◆ WHAT IS BEING ASKED ◆
Copy exactly every line below, from the first through the one that contains "ZetaMarker サイドバーを開く", and skip all pictures.

◆ DATA SHOWN ◆
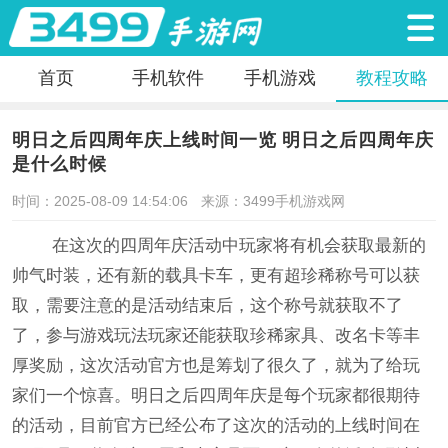
首页
手机软件
手机游戏
教程攻略
明日之后四周年庆上线时间一览 明日之后四周年庆
是什么时候
时间：2025-08-09 14:54:06
来源：3499手机游戏网
在这次的四周年庆活动中玩家将有机会获取最新的
帅气时装，还有新的载具卡车，更有超珍稀称号可以获
取，需要注意的是活动结束后，这个称号就获取不了
了，参与游戏玩法玩家还能获取珍稀家具、改名卡等丰
厚奖励，这次活动官方也是筹划了很久了，就为了给玩
家们一个惊喜。明日之后四周年庆是每个玩家都很期待
的活动，目前官方已经公布了这次的活动的上线时间在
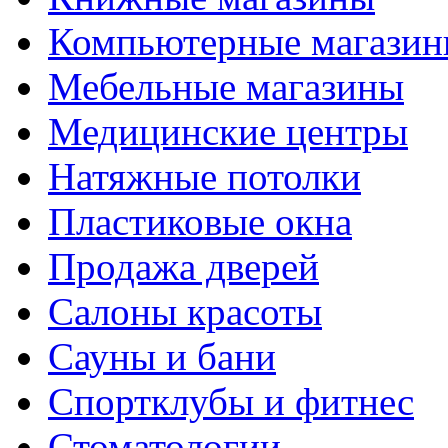
Компьютерные магази
Мебельные магазины
Медицинские центры
Натяжные потолки
Пластиковые окна
Продажа дверей
Салоны красоты
Сауны и бани
Спортклубы и фитнес
Стоматологии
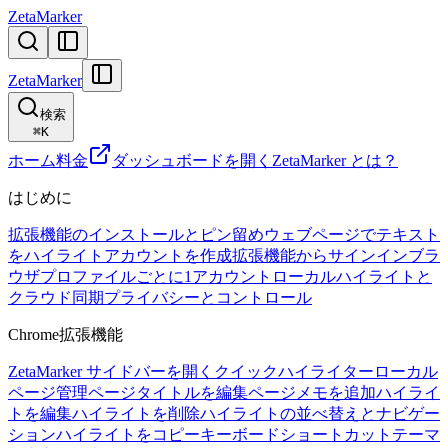
ZetaMarker
ZetaMarker
検索
⌘
K
ホーム
料金
ダッシュボードを開く
ZetaMarker とは？
はじめに
拡張機能のインストールとピン留め
ウェブページでテキスト
をハイライト
アカウントを作成
拡張機能からサインイン
ブラ
ウザプロファイルごとに1アカウント
ローカルハイライトと
クラウド同期
プライバシーとコントロール
Chrome拡張機能
ZetaMarker サイドバーを開く
クイックハイライター
ローカル
ページ管理
ページタイトルを編集
ページメモを追加
ハイライ
トを編集
ハイライトを削除
ハイライトの並べ替えとナビゲー
ション
ハイライトをコピー
キーボードショートカット
テーマ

◆ FINISHED EXERCISE ◆
首页
手机软件
手机游戏
教程攻略
明日之后四周年庆上线时间一览 明日之后四周年庆
是什么时候
时间：2025-08-09 14:54:06
来源：3499手机游戏网
在这次的四周年庆活动中玩家将有机会获取最新的
帅气时装，还有新的载具卡车，更有超珍稀称号可以获
取，需要注意的是活动结束后，这个称号就获取不了
了，参与游戏玩法玩家还能获取珍稀家具、改名卡等丰
厚奖励，这次活动官方也是筹划了很久了，就为了给玩
家们一个惊喜。明日之后四周年庆是每个玩家都很期待
的活动，目前官方已经公布了这次的活动的上线时间在
Компьютерные магази
Мебельные магазины
Медицинские центры
Натяжные потолки
Пластиковые окна
Продажа дверей
Салоны красоты
Сауны и бани
Спортклубы и фитнес
Стоматологии
ZetaMarker
ZetaMarker
検索
⌘
K
ホーム
料金
ダッシュボードを開く
ZetaMarker とは？
はじめに
拡張機能のインストールとピン留め
ウェブページでテキスト
をハイライト
アカウントを作成
拡張機能からサインイン
ブラ
ウザプロファイルごとに1アカウント
ローカルハイライトと
クラウド同期
プライバシーとコントロール
Chrome拡張機能
ZetaMarker サイドバーを開く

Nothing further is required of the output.